§ **WHAT YOU ARE ASKED TO DO**: Your copy of the listing should match it exactly, only without pictures.

* * * * *

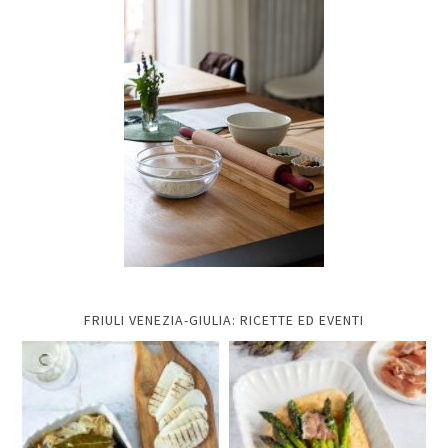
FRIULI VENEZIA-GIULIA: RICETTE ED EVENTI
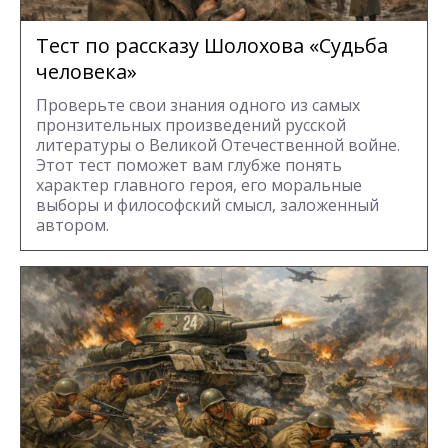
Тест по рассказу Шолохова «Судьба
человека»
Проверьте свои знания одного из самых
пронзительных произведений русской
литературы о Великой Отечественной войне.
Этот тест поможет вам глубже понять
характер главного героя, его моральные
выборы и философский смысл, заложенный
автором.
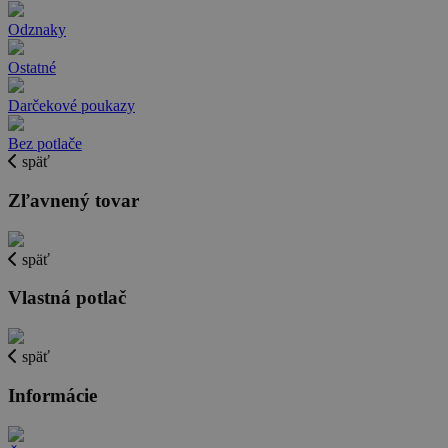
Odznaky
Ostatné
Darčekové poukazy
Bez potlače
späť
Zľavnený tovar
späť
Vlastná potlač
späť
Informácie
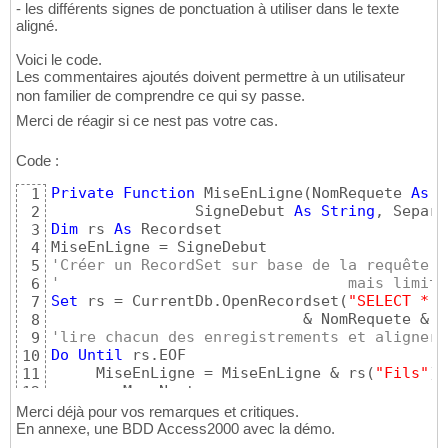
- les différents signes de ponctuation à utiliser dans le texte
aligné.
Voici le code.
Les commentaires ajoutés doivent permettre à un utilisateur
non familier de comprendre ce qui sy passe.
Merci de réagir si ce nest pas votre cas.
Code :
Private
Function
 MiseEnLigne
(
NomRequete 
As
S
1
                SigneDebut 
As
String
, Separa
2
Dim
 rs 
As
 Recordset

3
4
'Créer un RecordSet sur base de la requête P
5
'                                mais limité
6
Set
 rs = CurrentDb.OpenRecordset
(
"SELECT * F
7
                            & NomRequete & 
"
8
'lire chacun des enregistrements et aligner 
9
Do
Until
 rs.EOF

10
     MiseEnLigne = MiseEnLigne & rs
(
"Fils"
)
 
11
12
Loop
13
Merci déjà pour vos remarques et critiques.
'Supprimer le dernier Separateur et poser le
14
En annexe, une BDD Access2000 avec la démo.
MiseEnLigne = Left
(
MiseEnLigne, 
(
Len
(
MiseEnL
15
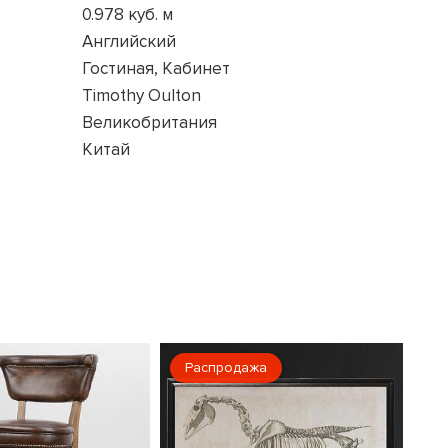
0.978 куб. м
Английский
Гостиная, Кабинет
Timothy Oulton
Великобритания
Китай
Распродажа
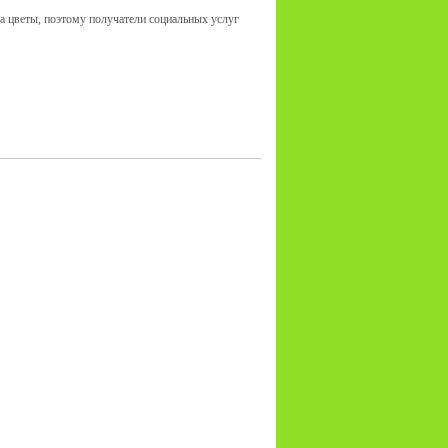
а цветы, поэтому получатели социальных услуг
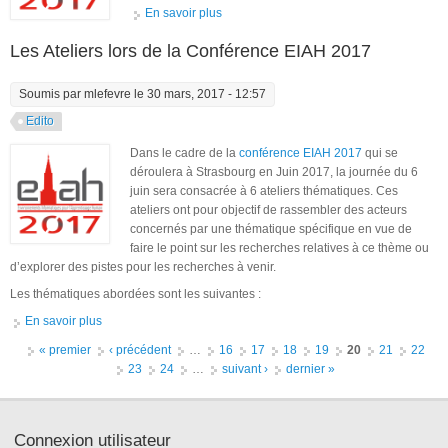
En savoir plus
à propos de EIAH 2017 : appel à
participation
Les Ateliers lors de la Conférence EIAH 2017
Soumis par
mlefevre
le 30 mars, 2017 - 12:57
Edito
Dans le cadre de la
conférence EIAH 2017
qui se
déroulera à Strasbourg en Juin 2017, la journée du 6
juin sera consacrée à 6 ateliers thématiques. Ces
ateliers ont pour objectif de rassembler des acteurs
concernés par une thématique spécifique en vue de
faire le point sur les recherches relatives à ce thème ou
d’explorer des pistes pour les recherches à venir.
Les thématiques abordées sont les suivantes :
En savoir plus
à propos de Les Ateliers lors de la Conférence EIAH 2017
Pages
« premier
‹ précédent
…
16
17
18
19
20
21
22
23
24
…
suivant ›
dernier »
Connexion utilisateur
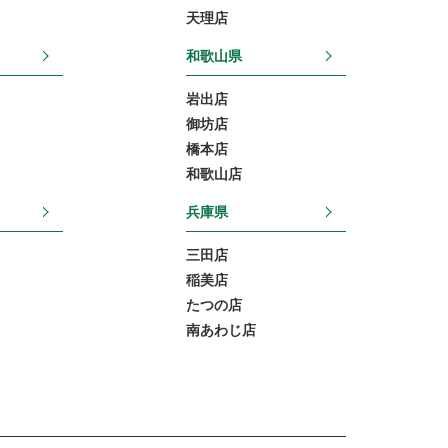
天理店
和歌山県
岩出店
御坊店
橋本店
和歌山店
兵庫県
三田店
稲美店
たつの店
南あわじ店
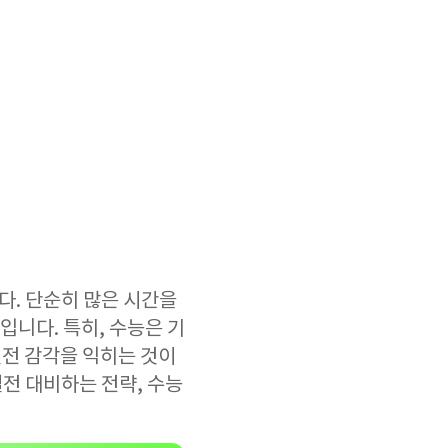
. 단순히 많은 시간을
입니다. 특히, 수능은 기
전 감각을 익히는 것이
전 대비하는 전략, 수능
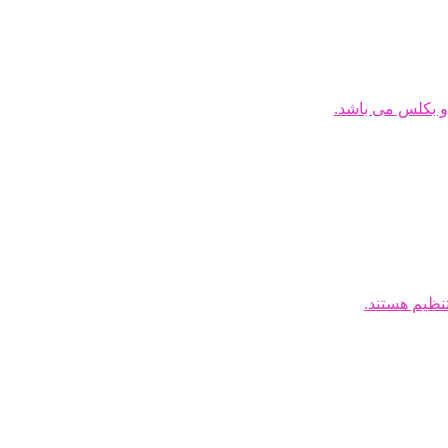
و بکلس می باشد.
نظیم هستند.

* * * * *

§ **SOLVED EXERCISE**:
FRIULI VENEZIA-GIULIA: RICETTE ED EVENTI
Тест по рассказу Шолохова «Судьба
человека»
Проверьте свои знания одного из самых
пронзительных произведений русской
литературы о Великой Отечественной войне.
Этот тест поможет вам глубже понять
характер главного героя, его моральные
выборы и философский смысл, заложенный
автором.
Odznaky
Ostatné
Darčekové poukazy
Bez potlače
späť
Zľavnený tovar
späť
Vlastná potlač
späť
Informácie
- les différents signes de ponctuation à utiliser dans le texte
aligné.
Voici le code.
Les commentaires ajoutés doivent permettre à un utilisateur
non familier de comprendre ce qui sy passe.
Merci de réagir si ce nest pas votre cas.
Code :
Private
Function
 MiseEnLigne
(
NomRequete 
As
S
1
                SigneDebut 
As
String
, Separa
2
Dim
 rs 
As
 Recordset

3
4
'Créer un RecordSet sur base de la requête P
5
'                                mais limité
6
Set
 rs = CurrentDb.OpenRecordset
(
"SELECT * F
7
                            & NomRequete & 
"
8
'lire chacun des enregistrements et aligner 
9
Do
Until
 rs.EOF

10
     MiseEnLigne = MiseEnLigne & rs
(
"Fils"
)
 
11
12
Loop
13
Merci déjà pour vos remarques et critiques.
'Supprimer le dernier Separateur et poser le
14
En annexe, une BDD Access2000 avec la démo.
MiseEnLigne = Left
(
MiseEnLigne, 
(
Len
(
MiseEnL
15
0.978 куб. м
Английский
Гостиная, Кабинет
Timothy Oulton
Великобритания
Китай
Распродажа
а цветы, поэтому получатели социальных услуг
En savoir plus
à propos de EIAH 2017 : appel à
participation
Les Ateliers lors de la Conférence EIAH 2017
Soumis par
mlefevre
le 30 mars, 2017 - 12:57
Edito
Dans le cadre de la
conférence EIAH 2017
qui se
déroulera à Strasbourg en Juin 2017, la journée du 6
juin sera consacrée à 6 ateliers thématiques. Ces
ateliers ont pour objectif de rassembler des acteurs
concernés par une thématique spécifique en vue de
faire le point sur les recherches relatives à ce thème ou
d’explorer des pistes pour les recherches à venir.
Les thématiques abordées sont les suivantes :
En savoir plus
à propos de Les Ateliers lors de la Conférence EIAH 2017
Pages
« premier
‹ précédent
…
16
17
18
19
20
21
22
23
24
…
suivant ›
dernier »
Connexion utilisateur
天理店
和歌山県
岩出店
御坊店
橋本店
和歌山店
兵庫県
三田店
稲美店
たつの店
南あわじ店
. 단순히 많은 시간을
입니다. 특히, 수능은 기
전 감각을 익히는 것이
전 대비하는 전략, 수능
و بکلس می باشد.
نظیم هستند.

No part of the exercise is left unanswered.